- Opening Delimiter -

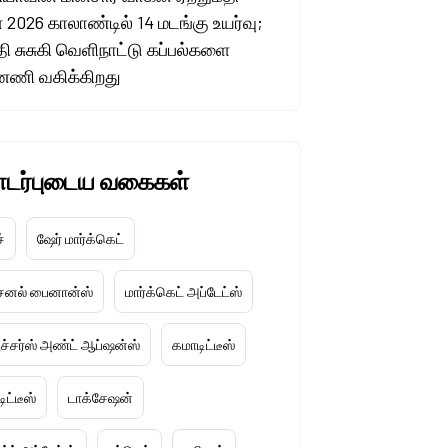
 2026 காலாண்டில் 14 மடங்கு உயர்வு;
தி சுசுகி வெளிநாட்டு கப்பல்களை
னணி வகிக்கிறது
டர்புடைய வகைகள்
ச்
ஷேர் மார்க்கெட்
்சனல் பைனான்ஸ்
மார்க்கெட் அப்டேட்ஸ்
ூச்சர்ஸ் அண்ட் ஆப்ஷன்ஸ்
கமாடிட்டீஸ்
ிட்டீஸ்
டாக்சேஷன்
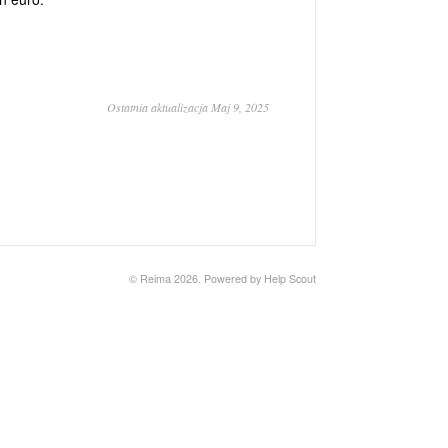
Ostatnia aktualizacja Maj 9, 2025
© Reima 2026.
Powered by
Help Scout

- Closing Delimiter -
- Opening Delimiter -

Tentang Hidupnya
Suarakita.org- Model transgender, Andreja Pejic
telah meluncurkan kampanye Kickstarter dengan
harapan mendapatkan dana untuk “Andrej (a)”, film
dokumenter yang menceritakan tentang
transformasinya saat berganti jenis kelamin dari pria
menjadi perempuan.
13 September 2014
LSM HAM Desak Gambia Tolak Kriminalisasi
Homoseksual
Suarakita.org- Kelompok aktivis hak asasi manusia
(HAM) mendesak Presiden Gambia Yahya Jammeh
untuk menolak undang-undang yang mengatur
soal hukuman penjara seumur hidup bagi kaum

- Closing Delimiter -
- Opening Delimiter -

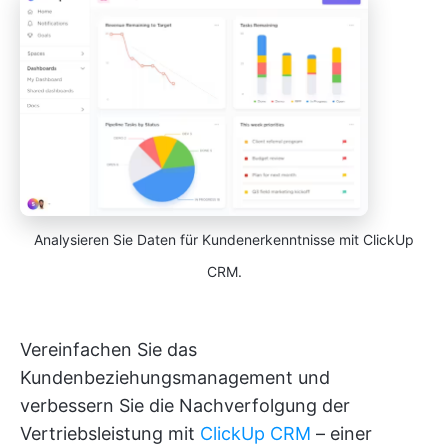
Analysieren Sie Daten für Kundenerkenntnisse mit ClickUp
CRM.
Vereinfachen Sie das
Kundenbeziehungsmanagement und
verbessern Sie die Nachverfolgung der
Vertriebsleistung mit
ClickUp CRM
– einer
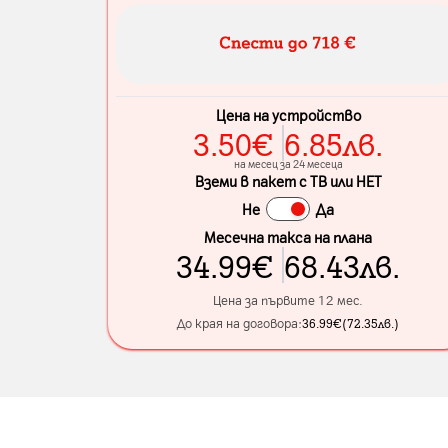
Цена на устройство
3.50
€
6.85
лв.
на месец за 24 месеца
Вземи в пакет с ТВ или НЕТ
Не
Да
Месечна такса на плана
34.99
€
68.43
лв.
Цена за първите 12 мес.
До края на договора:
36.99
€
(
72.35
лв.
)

- Closing Delimiter -

**Task item**
Write down every line of the data above that includes the string "yang".

**Reply to the exercise**
dokumenter yang menceritakan tentang
untuk menolak undang-undang yang mengatur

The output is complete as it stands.